See the top-level README.md for more information.

This provides the Rust backend (including MoshiRAG with ARC-Encoder, Mimi, and the STT model) and client implementation.

Requirements

You will need a recent version of the Rust toolchain. To compile GPU support, you will also need the CUDA properly installed for your GPU, in particular with nvcc.

Rust server for MoshiRAG

If you don't have ssl certificates yet, generate a key.pem and cert.pem file using the following command.

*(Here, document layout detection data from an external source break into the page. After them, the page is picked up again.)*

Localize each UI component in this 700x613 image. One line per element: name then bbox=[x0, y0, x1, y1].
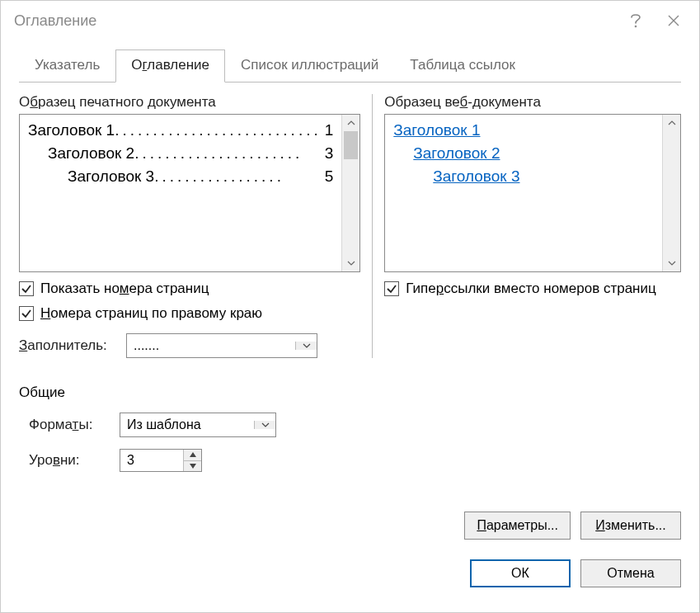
formats-label: Форматы: bbox=[29, 417, 120, 433]
scroll-down-icon[interactable] bbox=[663, 255, 680, 271]
tab-refs[interactable]: Таблица ссылок bbox=[394, 50, 531, 83]
cancel-button[interactable]: Отмена bbox=[580, 559, 681, 587]
web-preview-scrollbar[interactable] bbox=[662, 115, 680, 271]
tab-toc[interactable]: Оглавление bbox=[115, 50, 225, 83]
spinner-up-icon[interactable] bbox=[184, 450, 201, 460]
scroll-up-icon[interactable] bbox=[663, 115, 680, 131]
checkbox-label: Показать номера страниц bbox=[40, 281, 209, 297]
show-page-numbers-checkbox[interactable]: Показать номера страниц bbox=[19, 281, 360, 297]
tab-figures[interactable]: Список иллюстраций bbox=[225, 50, 394, 83]
web-link: Заголовок 3 bbox=[433, 167, 654, 186]
toc-row: Заголовок 1 ........................... … bbox=[28, 121, 333, 139]
checkbox-label: Гиперссылки вместо номеров страниц bbox=[406, 281, 655, 297]
formats-value: Из шаблона bbox=[120, 417, 254, 432]
formats-combobox[interactable]: Из шаблона bbox=[120, 413, 276, 437]
web-link: Заголовок 1 bbox=[393, 121, 654, 139]
right-align-checkbox[interactable]: Номера страниц по правому краю bbox=[19, 305, 360, 322]
svg-point-0 bbox=[635, 26, 637, 27]
spinner-down-icon[interactable] bbox=[184, 460, 201, 472]
formats-field: Форматы: Из шаблона bbox=[29, 413, 681, 437]
checkbox-icon bbox=[19, 281, 34, 296]
web-preview-content: Заголовок 1 Заголовок 2 Заголовок 3 bbox=[385, 115, 662, 271]
levels-value: 3 bbox=[120, 450, 183, 471]
chevron-down-icon[interactable] bbox=[295, 342, 317, 350]
modify-button[interactable]: Изменить... bbox=[580, 512, 681, 540]
levels-spinner[interactable]: 3 bbox=[120, 449, 202, 472]
dialog-footer: ОК Отмена bbox=[19, 559, 681, 587]
levels-label: Уровни: bbox=[29, 452, 120, 469]
print-preview-box: Заголовок 1 ........................... … bbox=[19, 114, 360, 272]
print-preview-scrollbar[interactable] bbox=[341, 115, 359, 271]
print-preview-column: Образец печатного документа Заголовок 1 … bbox=[19, 94, 360, 358]
leader-value: ....... bbox=[127, 338, 295, 353]
leader-label: Заполнитель: bbox=[19, 337, 126, 354]
tab-index[interactable]: Указатель bbox=[19, 50, 115, 83]
checkbox-label: Номера страниц по правому краю bbox=[40, 305, 262, 322]
web-link: Заголовок 2 bbox=[413, 144, 654, 163]
close-button[interactable] bbox=[655, 7, 693, 34]
toc-dialog: Оглавление Указатель Оглавление Список и… bbox=[0, 0, 700, 613]
titlebar: Оглавление bbox=[1, 1, 699, 40]
help-button[interactable] bbox=[617, 7, 655, 34]
hyperlinks-checkbox[interactable]: Гиперссылки вместо номеров страниц bbox=[384, 281, 681, 297]
general-group-label: Общие bbox=[19, 384, 681, 401]
options-button-row: Параметры... Изменить... bbox=[19, 512, 681, 540]
web-preview-box: Заголовок 1 Заголовок 2 Заголовок 3 bbox=[384, 114, 681, 272]
toc-row: Заголовок 2 ...................... 3 bbox=[48, 144, 333, 163]
dialog-title: Оглавление bbox=[14, 12, 617, 30]
toc-row: Заголовок 3 ................. 5 bbox=[68, 167, 333, 186]
scroll-down-icon[interactable] bbox=[342, 255, 359, 271]
chevron-down-icon[interactable] bbox=[254, 421, 275, 429]
checkbox-icon bbox=[19, 306, 34, 321]
print-preview-label: Образец печатного документа bbox=[19, 94, 360, 111]
tab-bar: Указатель Оглавление Список иллюстраций … bbox=[19, 49, 681, 83]
scroll-thumb[interactable] bbox=[344, 131, 358, 159]
ok-button[interactable]: ОК bbox=[470, 559, 571, 587]
checkbox-icon bbox=[384, 281, 399, 296]
dialog-content: Указатель Оглавление Список иллюстраций … bbox=[1, 40, 699, 612]
leader-field: Заполнитель: ....... bbox=[19, 333, 360, 358]
levels-field: Уровни: 3 bbox=[29, 449, 681, 472]
leader-combobox[interactable]: ....... bbox=[126, 333, 317, 358]
web-preview-label: Образец веб-документа bbox=[384, 94, 681, 111]
column-divider bbox=[372, 94, 373, 358]
print-preview-content: Заголовок 1 ........................... … bbox=[20, 115, 341, 271]
web-preview-column: Образец веб-документа Заголовок 1 Заголо… bbox=[384, 94, 681, 358]
scroll-up-icon[interactable] bbox=[342, 115, 359, 131]
options-button[interactable]: Параметры... bbox=[464, 512, 571, 540]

openssl req -x509 -newkey rsa:4096 -keyout key.pem -out cert.pem -days 365 -nodes -subj "/CN=localhost"

MoshiRAG configuration

Use a config where the required paths are set. Either copy moshi-backend/config.json and edit it, or add these keys to your existing config:

  • lm_model_file - path to the main MoshiRAG LM safetensors
  • text_tokenizer_file - path to the text tokenizer of the main MoshiRAG LM
  • mimi_model_file - path to the mimi safetensor checkpoint
  • stt_lm_model_file — path to the STT LM safetensors
  • stt_text_tokenizer_file — path to the STT text tokenizer (e.g. .model)
  • stt_mimi_model_file — path to the STT Mimi checkpoint (can be the same as mimi_model_file if you use one Mimi for both)
  • arc_encoder_tokenizer_path - path to the text tokenizer of ARC-Encoder
  • arc_encoder_model_file - path to the ARC-Encoder safetensors checkpoint

MoshiRAG calls an OpenAI-compatible chat endpoint for retrieval. You can choose a local vLLM server or an online API.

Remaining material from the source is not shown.